Experts & Gurus No, Professionals Yes

When I first opened Shankmann’s rant entitled “Why I Will Never, Ever Hire a ‘Social Media Expert,’” I vowed not to dignify it with a response or a link…. D’oh!

I’m no social media expert, but as an SEO professional I know what is like to work ethnically and methodically in an industry with a sometimes-shoddy reputation. Like social media, SEO has its fly-by-nights and pretenders, but it also has experienced professionals with real results to boast. Instead of tearing down an industry, we need to educate businesses on what constitutes expertise in an industry.

Hint: It’s not calling yourself an “expert.” On that point I agree with Shankmann. You would never expect to make a friend by walking up and saying that you’re super cool, because friendship is in the actions you take. You have to prove you’re super cool and friend-worthy. It’s the same with social media, SEO and every other profession. Prove your expertise, don’t claim it on a business card. Ick.

So what constitutes proof? Results. Period. We’re talking results that matter, here. Not the creation of a Twitter account or acquisition of x number of Facebook friends. Those are nifty, but they don’t pay the bills. Show me results in engagement, brand recognition, traffic generation, sales, referrals — whatever the true goal of the campaign was, the goal that contributes to the business’ bottom line.

The true value a social media professional brings to the table is found in his creativity, his network, and his ability to plan and execute all the details of the campaign to contribute actual business value in the business’ marketing mix.

Which brings me to the second point on which I agree with Shankmann: Social media is not a stand-alone, bolt-on project to mark of your list. Like all marketing channels it has to be integrated with the overall marketing strategies and plans to be successful.
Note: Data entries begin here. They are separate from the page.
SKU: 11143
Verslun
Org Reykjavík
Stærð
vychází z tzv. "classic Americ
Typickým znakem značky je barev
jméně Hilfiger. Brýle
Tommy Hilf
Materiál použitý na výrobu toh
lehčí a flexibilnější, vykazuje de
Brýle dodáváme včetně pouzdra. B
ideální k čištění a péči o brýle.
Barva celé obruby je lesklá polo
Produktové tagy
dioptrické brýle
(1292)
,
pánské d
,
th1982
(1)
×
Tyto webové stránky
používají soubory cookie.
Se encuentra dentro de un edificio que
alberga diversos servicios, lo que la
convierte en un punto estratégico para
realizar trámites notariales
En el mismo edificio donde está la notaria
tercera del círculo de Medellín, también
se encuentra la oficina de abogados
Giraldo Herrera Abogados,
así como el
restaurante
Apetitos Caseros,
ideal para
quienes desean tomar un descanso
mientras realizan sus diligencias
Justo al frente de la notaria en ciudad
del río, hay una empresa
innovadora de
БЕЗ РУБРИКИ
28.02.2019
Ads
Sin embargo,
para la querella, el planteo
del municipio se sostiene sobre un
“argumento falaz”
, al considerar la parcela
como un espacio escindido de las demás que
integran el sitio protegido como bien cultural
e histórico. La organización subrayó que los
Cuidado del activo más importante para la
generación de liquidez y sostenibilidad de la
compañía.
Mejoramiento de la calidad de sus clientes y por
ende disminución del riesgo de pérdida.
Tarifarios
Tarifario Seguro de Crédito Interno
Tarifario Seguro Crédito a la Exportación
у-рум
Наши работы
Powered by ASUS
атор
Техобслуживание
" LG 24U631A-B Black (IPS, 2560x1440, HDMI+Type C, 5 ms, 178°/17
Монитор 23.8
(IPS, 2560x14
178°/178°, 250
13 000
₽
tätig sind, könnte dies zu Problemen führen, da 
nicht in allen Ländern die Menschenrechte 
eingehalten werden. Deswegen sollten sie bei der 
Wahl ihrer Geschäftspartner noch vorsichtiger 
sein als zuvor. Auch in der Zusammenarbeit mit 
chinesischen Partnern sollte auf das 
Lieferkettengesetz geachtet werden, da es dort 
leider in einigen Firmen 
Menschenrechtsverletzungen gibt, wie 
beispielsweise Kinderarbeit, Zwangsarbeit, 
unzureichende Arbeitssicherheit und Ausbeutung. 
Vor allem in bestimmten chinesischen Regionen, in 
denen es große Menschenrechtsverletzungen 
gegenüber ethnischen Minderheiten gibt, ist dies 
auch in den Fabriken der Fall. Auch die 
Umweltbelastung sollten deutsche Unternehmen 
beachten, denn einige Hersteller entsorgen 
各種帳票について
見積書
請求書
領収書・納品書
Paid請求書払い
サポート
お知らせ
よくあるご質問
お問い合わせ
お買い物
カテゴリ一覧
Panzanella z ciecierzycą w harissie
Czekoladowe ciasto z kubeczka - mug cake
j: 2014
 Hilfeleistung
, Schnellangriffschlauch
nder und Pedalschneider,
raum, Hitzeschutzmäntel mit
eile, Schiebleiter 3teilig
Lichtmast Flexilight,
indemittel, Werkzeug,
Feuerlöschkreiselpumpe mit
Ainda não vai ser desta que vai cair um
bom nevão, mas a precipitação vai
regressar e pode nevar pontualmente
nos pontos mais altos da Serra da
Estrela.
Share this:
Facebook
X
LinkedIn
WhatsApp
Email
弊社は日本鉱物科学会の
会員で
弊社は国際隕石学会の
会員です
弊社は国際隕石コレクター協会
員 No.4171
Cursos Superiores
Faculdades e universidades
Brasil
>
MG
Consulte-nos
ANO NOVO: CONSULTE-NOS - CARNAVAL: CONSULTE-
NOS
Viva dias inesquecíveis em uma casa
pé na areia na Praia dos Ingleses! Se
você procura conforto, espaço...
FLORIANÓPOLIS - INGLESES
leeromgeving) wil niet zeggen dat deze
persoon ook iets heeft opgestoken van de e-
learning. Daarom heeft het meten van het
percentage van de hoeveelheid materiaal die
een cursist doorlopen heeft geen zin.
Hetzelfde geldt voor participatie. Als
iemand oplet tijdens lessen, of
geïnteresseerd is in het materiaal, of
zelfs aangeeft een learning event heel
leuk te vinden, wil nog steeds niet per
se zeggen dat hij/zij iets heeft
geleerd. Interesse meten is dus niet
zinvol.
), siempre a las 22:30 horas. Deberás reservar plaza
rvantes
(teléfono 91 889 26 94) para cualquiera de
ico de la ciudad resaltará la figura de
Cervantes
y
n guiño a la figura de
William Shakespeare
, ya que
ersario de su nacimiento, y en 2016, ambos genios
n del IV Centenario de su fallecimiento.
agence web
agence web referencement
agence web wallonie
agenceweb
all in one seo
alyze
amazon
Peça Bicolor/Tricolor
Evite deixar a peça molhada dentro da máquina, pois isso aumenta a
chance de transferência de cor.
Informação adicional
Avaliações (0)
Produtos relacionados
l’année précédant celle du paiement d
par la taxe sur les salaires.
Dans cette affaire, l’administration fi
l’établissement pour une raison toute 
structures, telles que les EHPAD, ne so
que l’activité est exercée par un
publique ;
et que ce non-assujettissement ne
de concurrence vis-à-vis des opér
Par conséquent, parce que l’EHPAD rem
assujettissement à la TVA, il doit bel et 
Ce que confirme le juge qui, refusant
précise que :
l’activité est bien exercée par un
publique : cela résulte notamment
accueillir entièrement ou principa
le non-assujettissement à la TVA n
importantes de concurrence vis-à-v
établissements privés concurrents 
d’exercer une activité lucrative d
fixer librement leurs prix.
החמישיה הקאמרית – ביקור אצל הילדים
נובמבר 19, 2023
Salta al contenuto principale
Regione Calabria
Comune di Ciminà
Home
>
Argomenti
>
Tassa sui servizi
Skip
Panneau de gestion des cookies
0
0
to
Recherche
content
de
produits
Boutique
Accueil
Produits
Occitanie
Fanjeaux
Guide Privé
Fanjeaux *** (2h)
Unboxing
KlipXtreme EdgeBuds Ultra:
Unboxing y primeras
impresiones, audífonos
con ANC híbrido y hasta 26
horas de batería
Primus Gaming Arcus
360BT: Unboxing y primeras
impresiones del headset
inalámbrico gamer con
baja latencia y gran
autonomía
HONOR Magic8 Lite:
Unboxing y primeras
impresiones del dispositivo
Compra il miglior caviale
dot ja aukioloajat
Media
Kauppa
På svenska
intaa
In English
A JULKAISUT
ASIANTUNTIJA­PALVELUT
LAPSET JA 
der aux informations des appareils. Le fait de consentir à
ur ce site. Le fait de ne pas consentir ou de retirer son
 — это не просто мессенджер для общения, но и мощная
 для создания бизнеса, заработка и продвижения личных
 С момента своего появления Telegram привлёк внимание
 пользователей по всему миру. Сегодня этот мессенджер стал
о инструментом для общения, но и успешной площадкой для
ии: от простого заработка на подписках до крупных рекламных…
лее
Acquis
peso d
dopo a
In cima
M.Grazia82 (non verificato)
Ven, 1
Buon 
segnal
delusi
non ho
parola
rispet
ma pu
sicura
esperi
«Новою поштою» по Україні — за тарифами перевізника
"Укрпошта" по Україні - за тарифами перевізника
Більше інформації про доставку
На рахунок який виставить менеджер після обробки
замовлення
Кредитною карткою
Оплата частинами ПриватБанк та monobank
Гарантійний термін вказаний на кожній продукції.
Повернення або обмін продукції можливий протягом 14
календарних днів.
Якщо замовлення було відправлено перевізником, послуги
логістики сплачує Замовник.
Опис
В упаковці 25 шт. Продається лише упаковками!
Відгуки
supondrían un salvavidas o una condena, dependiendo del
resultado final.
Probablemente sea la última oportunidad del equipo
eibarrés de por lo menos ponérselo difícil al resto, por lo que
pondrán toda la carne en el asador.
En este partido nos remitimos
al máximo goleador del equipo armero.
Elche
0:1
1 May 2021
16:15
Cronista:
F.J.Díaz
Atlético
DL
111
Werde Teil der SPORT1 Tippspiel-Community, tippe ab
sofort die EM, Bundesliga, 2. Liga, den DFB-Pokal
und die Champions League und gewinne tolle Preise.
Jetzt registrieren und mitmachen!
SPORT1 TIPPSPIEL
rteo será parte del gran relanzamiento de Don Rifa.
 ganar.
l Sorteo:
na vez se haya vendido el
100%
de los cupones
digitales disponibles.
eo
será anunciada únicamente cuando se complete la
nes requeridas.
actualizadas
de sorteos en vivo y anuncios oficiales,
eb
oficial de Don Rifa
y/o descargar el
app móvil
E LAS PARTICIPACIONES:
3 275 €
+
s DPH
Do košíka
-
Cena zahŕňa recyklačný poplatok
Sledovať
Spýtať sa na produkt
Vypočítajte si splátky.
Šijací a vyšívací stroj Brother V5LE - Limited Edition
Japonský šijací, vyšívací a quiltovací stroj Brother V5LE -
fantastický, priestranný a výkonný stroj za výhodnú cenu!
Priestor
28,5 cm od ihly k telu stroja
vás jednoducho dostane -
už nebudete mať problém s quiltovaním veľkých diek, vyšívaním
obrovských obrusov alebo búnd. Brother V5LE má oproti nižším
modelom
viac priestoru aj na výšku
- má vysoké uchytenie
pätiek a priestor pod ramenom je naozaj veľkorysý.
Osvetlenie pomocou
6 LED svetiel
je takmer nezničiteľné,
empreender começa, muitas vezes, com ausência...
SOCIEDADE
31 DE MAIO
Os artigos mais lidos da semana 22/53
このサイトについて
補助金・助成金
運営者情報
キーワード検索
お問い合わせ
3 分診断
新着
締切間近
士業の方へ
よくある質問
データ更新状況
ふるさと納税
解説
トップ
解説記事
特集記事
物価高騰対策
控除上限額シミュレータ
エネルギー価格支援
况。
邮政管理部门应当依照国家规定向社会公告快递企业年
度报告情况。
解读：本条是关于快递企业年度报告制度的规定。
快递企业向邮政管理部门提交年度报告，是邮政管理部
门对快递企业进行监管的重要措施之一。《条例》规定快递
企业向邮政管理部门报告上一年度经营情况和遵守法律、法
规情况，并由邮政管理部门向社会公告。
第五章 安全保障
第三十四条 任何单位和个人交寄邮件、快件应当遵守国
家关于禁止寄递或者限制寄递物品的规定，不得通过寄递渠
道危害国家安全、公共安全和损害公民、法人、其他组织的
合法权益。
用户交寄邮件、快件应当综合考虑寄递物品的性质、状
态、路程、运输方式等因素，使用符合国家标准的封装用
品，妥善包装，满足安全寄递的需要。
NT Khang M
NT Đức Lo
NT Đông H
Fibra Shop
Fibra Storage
Social media is like every other marketing discipline — anyone can do it, but few do it really well. I can send out emails to a list, but that does not make me an email marketing expert. I can dump keywords into AdWords, but that doesn’t make me a paid search expert. I can whip up a nifty banner in Photoshop but that doesn’t make me a graphic designer. Seriously, people, only proven results would convince you of expertise in any of these areas, not a business card merrily proclaiming “Expert.” If you don’t apply that same common sense to working with social media consultants… Well, that’s just a bad business decision.

Do I cringe when I see the title of guru or expert? You bet. Do I wish “experts” would stop overpromising and underdelivering because it tarnishes our industries and makes it harder for true professionals to do what they do best? Absolutely. But if businesses continue to hire on hype rather than meaningful expertise and demonstrated results, who’s really to blame?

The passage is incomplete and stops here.